Perched at the edge of the Pacific Ocean, the Lands End Lookout is designed to protect the beautiful and rugged coastline while making it more visible and accessible to visitors. Approached from above, the site appears to be an open field, with the building slowly revealing itself as visitors move through the dunes. The shifting concrete wall planes of the building stretch out to embrace the dunescape, evoking and expressing the evolution of the site and its vital and dynamic natural environment.
Many arrive along the wild, rocky Coastal Trail, which traverses the cliffs from Baker Beach to Lands End. Along the way, hikers pass hillsides of cypress and wildflowers, taking in views of old shipwrecks, and eventually descend the stairs to reach the epic ruins of the Sutro Baths.
Materials are rustic, echoing the residue and remains of what has been worn away and eroded by the unrelenting wind and water from the sea. Substantial markers in the entrance garden made of large rustic timbers are aptly named “dune screens” which mark the movement of shifting sand while serving as guideposts for visitors.
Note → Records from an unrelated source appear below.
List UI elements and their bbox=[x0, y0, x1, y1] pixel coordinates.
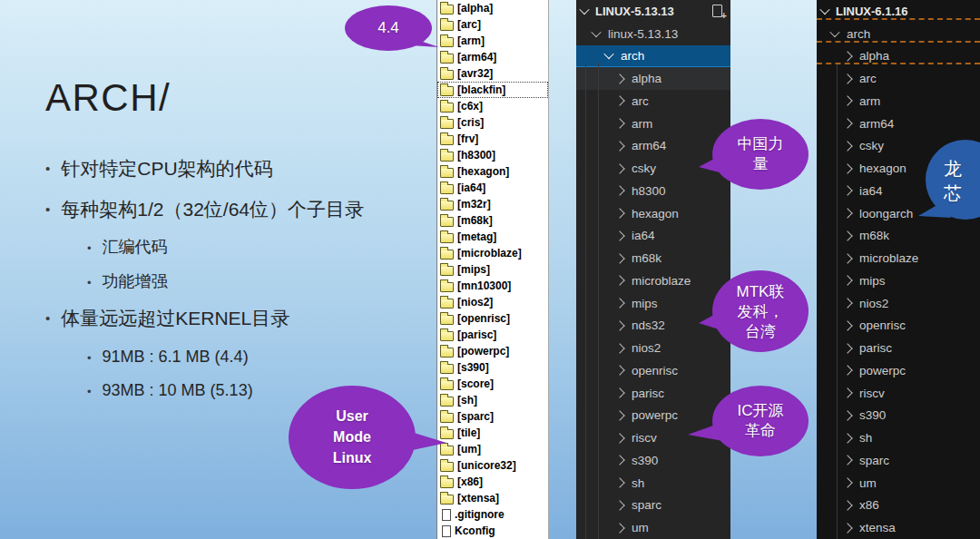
file-item[interactable]: [parisc] bbox=[437, 327, 548, 343]
file-item[interactable]: [h8300] bbox=[437, 147, 548, 163]
tree-item[interactable]: um bbox=[576, 516, 730, 539]
callout-user-mode-linux: User Mode Linux bbox=[283, 383, 448, 494]
new-file-plus: + bbox=[721, 11, 727, 21]
tree-item[interactable]: alpha bbox=[576, 67, 730, 90]
tree-item[interactable]: arm bbox=[817, 90, 980, 113]
bullet-item: •汇编代码 bbox=[87, 237, 445, 259]
file-item[interactable]: [xtensa] bbox=[437, 490, 548, 506]
bullet-text: 汇编代码 bbox=[103, 237, 168, 259]
file-item[interactable]: [openrisc] bbox=[437, 310, 548, 327]
chevron-right-icon bbox=[614, 343, 624, 353]
tree-item-label: hexagon bbox=[859, 162, 906, 175]
callout-text: 4.4 bbox=[345, 5, 432, 51]
tree-item-label: csky bbox=[632, 162, 656, 175]
file-item[interactable]: [m68k] bbox=[437, 212, 548, 229]
tree-item[interactable]: sh bbox=[576, 472, 730, 495]
bullet-item: •每种架构1/2（32位/64位）个子目录 bbox=[45, 197, 445, 222]
chevron-right-icon bbox=[614, 74, 624, 83]
folder-icon bbox=[440, 119, 454, 129]
folder-icon bbox=[440, 70, 454, 80]
file-item[interactable]: [cris] bbox=[437, 114, 548, 131]
folder-icon bbox=[440, 495, 454, 505]
tree-item[interactable]: um bbox=[817, 472, 980, 495]
file-item[interactable]: [frv] bbox=[437, 131, 548, 147]
tree-item[interactable]: ia64 bbox=[576, 225, 730, 248]
tree-item[interactable]: xtensa bbox=[817, 516, 980, 539]
tree-item[interactable]: s390 bbox=[817, 405, 980, 427]
tree-item[interactable]: x86 bbox=[817, 495, 980, 517]
tree-item[interactable]: openrisc bbox=[576, 359, 730, 382]
file-item[interactable]: [arc] bbox=[437, 16, 548, 33]
tree-root-label: LINUX-5.13.13 bbox=[595, 5, 708, 18]
file-item[interactable]: [ia64] bbox=[437, 180, 548, 196]
file-item[interactable]: [s390] bbox=[437, 359, 548, 376]
tree-item[interactable]: nios2 bbox=[817, 292, 980, 315]
tree-item[interactable]: powerpc bbox=[817, 359, 980, 382]
tree-item[interactable]: openrisc bbox=[817, 315, 980, 338]
tree-item[interactable]: arc bbox=[817, 67, 980, 90]
tree-item[interactable]: parisc bbox=[817, 337, 980, 359]
file-item[interactable]: [tile] bbox=[437, 425, 548, 441]
new-file-icon[interactable]: + bbox=[711, 5, 726, 18]
file-item[interactable]: [um] bbox=[437, 441, 548, 457]
file-item[interactable]: [blackfin] bbox=[437, 82, 548, 98]
tree-item-label: mips bbox=[632, 297, 658, 310]
chevron-right-icon bbox=[842, 118, 852, 128]
file-item-label: [x86] bbox=[457, 475, 483, 488]
tree-item[interactable]: riscv bbox=[817, 382, 980, 405]
tree-item[interactable]: sparc bbox=[576, 495, 730, 517]
tree-item[interactable]: hexagon bbox=[576, 202, 730, 225]
chevron-right-icon bbox=[614, 320, 624, 330]
tree-item-label: m68k bbox=[632, 251, 662, 265]
tree-item[interactable]: sparc bbox=[817, 449, 980, 472]
file-item[interactable]: [mn10300] bbox=[437, 278, 548, 294]
tree-rows: archalphaarcarmarm64cskyhexagonia64loong… bbox=[817, 23, 980, 539]
file-item[interactable]: [nios2] bbox=[437, 294, 548, 310]
chevron-right-icon bbox=[842, 456, 852, 466]
file-icon bbox=[442, 509, 451, 521]
file-item[interactable]: [hexagon] bbox=[437, 163, 548, 180]
bullet-dot: • bbox=[45, 309, 50, 328]
file-item[interactable]: [powerpc] bbox=[437, 343, 548, 359]
file-item-label: [alpha] bbox=[457, 2, 493, 15]
file-item[interactable]: [sh] bbox=[437, 392, 548, 408]
file-item[interactable]: [m32r] bbox=[437, 196, 548, 212]
bullet-item: •91MB : 6.1 MB (4.4) bbox=[87, 347, 445, 368]
tree-item[interactable]: arm64 bbox=[817, 113, 980, 135]
tree-root-513[interactable]: LINUX-5.13.13 + bbox=[576, 0, 730, 23]
tree-item[interactable]: m68k bbox=[576, 247, 730, 270]
chevron-right-icon bbox=[842, 163, 852, 173]
folder-icon bbox=[440, 282, 454, 292]
file-item[interactable]: [arm] bbox=[437, 33, 548, 49]
dotted-separator bbox=[817, 63, 980, 64]
file-item[interactable]: [mips] bbox=[437, 261, 548, 278]
file-item[interactable]: .gitignore bbox=[437, 506, 548, 523]
tree-item[interactable]: sh bbox=[817, 426, 980, 449]
folder-icon bbox=[440, 168, 454, 178]
file-item-label: Kconfig bbox=[455, 524, 495, 537]
tree-item[interactable]: linux-5.13.13 bbox=[576, 23, 730, 45]
file-item[interactable]: [alpha] bbox=[437, 0, 548, 16]
file-item-label: [h8300] bbox=[457, 149, 495, 162]
bullet-item: •针对特定CPU架构的代码 bbox=[45, 156, 445, 181]
folder-icon bbox=[440, 86, 454, 96]
file-item[interactable]: [arm64] bbox=[437, 49, 548, 65]
file-item[interactable]: [c6x] bbox=[437, 98, 548, 114]
tree-item-label: s390 bbox=[859, 408, 886, 422]
tree-item[interactable]: arch bbox=[576, 45, 730, 68]
indent-guide bbox=[837, 64, 838, 539]
file-item[interactable]: Kconfig bbox=[437, 523, 548, 539]
callout-mtk: MTK联发科，台湾 bbox=[682, 269, 811, 356]
file-item[interactable]: [sparc] bbox=[437, 408, 548, 425]
file-item[interactable]: [metag] bbox=[437, 229, 548, 245]
tree-item[interactable]: arc bbox=[576, 90, 730, 113]
file-item[interactable]: [unicore32] bbox=[437, 457, 548, 474]
tree-item[interactable]: microblaze bbox=[817, 247, 980, 270]
file-item[interactable]: [x86] bbox=[437, 474, 548, 490]
file-item[interactable]: [score] bbox=[437, 376, 548, 392]
file-item[interactable]: [microblaze] bbox=[437, 245, 548, 261]
tree-item[interactable]: mips bbox=[817, 270, 980, 292]
file-item[interactable]: [avr32] bbox=[437, 65, 548, 82]
chevron-right-icon bbox=[614, 253, 624, 263]
callout-text: User Mode Linux bbox=[298, 392, 407, 483]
Wood used for benches and to create the dune screens was harvested from Monterey Cypress culled through forestry management efforts in the Golden Gate National Recreation Area.
The rich planting covering the dunes was harvested from the local watershed and then cultivated in a nearby native plant nursery. Even the sand mixture used for planting is local—collected from construction sites around the city— to build a substrate for establishing plants in this fragile ecology.